Meski belum ditetapkan, ada sejumlah opsi terkait juknis penanganan guru nakal. Diantaranya adalah, pihak kepolisian tetap bisa menerima laporan tetapi selanjutnya berkasnya dilimpahkan ke DKGI. Proses berikutnya akan digarap sendiri oleh DKGI hingga penjatuhan sanksi melalui sidang kode etik.
Skenario tadi dikecualikan untuk kejahatan yang diluar kode etik guru. Misalnya ada guru yang menggunakan narkoba, mencuri, atau membunuh. \"Yang diatur dalam MoU ini adalah pelanggaran kode etik. Bukan pidana umum,\" tegas Sugito. Jika ada guru yang melanggar pidana umum, PGRI mempersilahkan polisi memproses seperti pada umumnya.
Sosialisasi aturan guru tidak bisa dipolisikan gara-gara pelanggaran kode etik it uterus dijalankan. Sugito mengatakan untuk sementara yang sudah dibagikan ke seluruh guru di daerah masih MoU antara PGRI dengan Mabes Polri. Jika hari ini draf SOP penanganan bersama guru bermasalah bisa ditetapkan, maka secepatnya akan disampaikan ke seluruh anggota PGRI di daerah. \"Pihak polisi juga harus menyampaikan SOP itu ke jajarannya hingga polsek-polsek,\" jelas Sugito.

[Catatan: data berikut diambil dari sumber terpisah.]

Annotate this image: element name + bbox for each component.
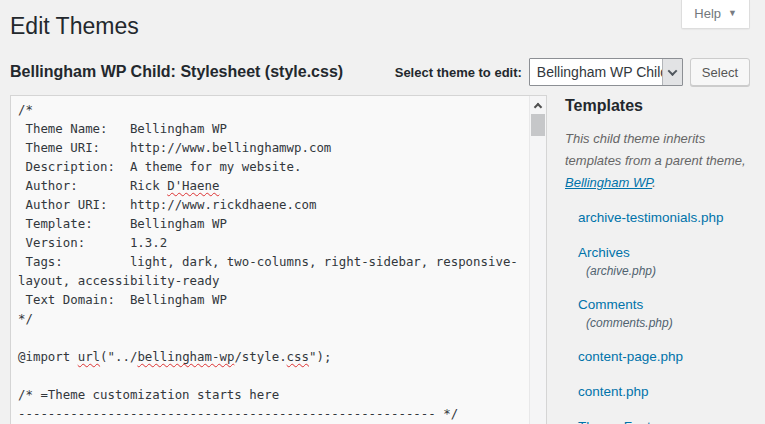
template-link[interactable]: content-page.php [578, 349, 683, 365]
code-line [18, 328, 529, 347]
misspelled-word: bellingham-wp [137, 349, 234, 364]
editor-scrollbar[interactable] [529, 96, 546, 424]
code-line: ----------------------------------------… [18, 404, 529, 423]
template-list-item: content-page.php [578, 347, 760, 365]
theme-select[interactable]: Bellingham WP Child [529, 58, 683, 86]
template-list: archive-testimonials.php Archives (archi… [578, 208, 760, 424]
help-button[interactable]: Help ▼ [681, 0, 750, 29]
page-title: Edit Themes [0, 0, 765, 41]
code-line: /* [18, 100, 529, 119]
misspelled-word: url [78, 349, 100, 364]
templates-description: This child theme inherits templates from… [565, 128, 760, 194]
template-link[interactable]: Comments [578, 297, 643, 313]
scrollbar-thumb[interactable] [531, 114, 545, 136]
editor-toolbar: Bellingham WP Child: Stylesheet (style.c… [10, 58, 750, 86]
templates-description-suffix: . [652, 175, 656, 190]
code-line: Text Domain: Bellingham WP [18, 290, 529, 309]
template-file-name: (archive.php) [586, 264, 760, 278]
template-link[interactable]: Archives [578, 245, 630, 261]
code-textarea[interactable]: /* Theme Name: Bellingham WP Theme URI: … [11, 96, 529, 424]
theme-select-value: Bellingham WP Child [530, 64, 662, 80]
template-link[interactable]: content.php [578, 384, 649, 400]
code-line: Theme URI: http://www.bellinghamwp.com [18, 138, 529, 157]
caret-down-icon: ▼ [728, 9, 737, 18]
template-list-item: content.php [578, 382, 760, 400]
scroll-up-button[interactable] [530, 96, 546, 113]
template-list-item: Archives (archive.php) [578, 243, 760, 278]
code-line: Version: 1.3.2 [18, 233, 529, 252]
code-line [18, 366, 529, 385]
select-arrow-segment[interactable] [662, 59, 682, 85]
main-content: /* Theme Name: Bellingham WP Theme URI: … [10, 95, 765, 424]
code-line: layout, accessibility-ready [18, 271, 529, 290]
template-file-name: (comments.php) [586, 316, 760, 330]
code-line: */ [18, 309, 529, 328]
select-theme-label: Select theme to edit: [395, 65, 522, 80]
help-label: Help [694, 6, 721, 21]
code-line: /* =Theme customization starts here [18, 385, 529, 404]
code-line: Description: A theme for my website. [18, 157, 529, 176]
theme-switcher: Select theme to edit: Bellingham WP Chil… [395, 58, 750, 86]
templates-sidebar: Templates This child theme inherits temp… [565, 95, 760, 424]
templates-description-text: This child theme inherits templates from… [565, 131, 746, 168]
code-line: Theme Name: Bellingham WP [18, 119, 529, 138]
select-theme-button[interactable]: Select [690, 58, 750, 86]
code-line: Author URI: http://www.rickdhaene.com [18, 195, 529, 214]
parent-theme-link[interactable]: Bellingham WP [565, 175, 652, 190]
code-line: Author: Rick D'Haene [18, 176, 529, 195]
chevron-down-icon [667, 66, 677, 76]
template-list-item: archive-testimonials.php [578, 208, 760, 226]
templates-heading: Templates [565, 97, 760, 115]
code-line: @import url("../bellingham-wp/style.css"… [18, 347, 529, 366]
chevron-up-icon [534, 102, 542, 110]
misspelled-word: css [287, 349, 309, 364]
template-link[interactable]: Theme Footer [578, 419, 663, 424]
code-line: Template: Bellingham WP [18, 214, 529, 233]
misspelled-word: D'Haene [167, 178, 219, 193]
file-title: Bellingham WP Child: Stylesheet (style.c… [10, 63, 343, 81]
template-link[interactable]: archive-testimonials.php [578, 210, 724, 226]
code-line: Tags: light, dark, two-columns, right-si… [18, 252, 529, 271]
template-list-item: Comments (comments.php) [578, 295, 760, 330]
code-editor[interactable]: /* Theme Name: Bellingham WP Theme URI: … [10, 95, 547, 424]
template-list-item: Theme Footer (footer.php) [578, 417, 760, 424]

Dia menuturkan jika target penetapan SOP penanganan guru nakal ini bisa tuntas sebelum hari guru yang jatuh setiap 25 November. Jika rencanan ini berjalan, penanganan baru terhadap guru nakal bisa menjadi kado istimewa di hari guru ke 67 tahun ini. Masyarakat tidak bisa lagi seenaknya mempolisikan guru.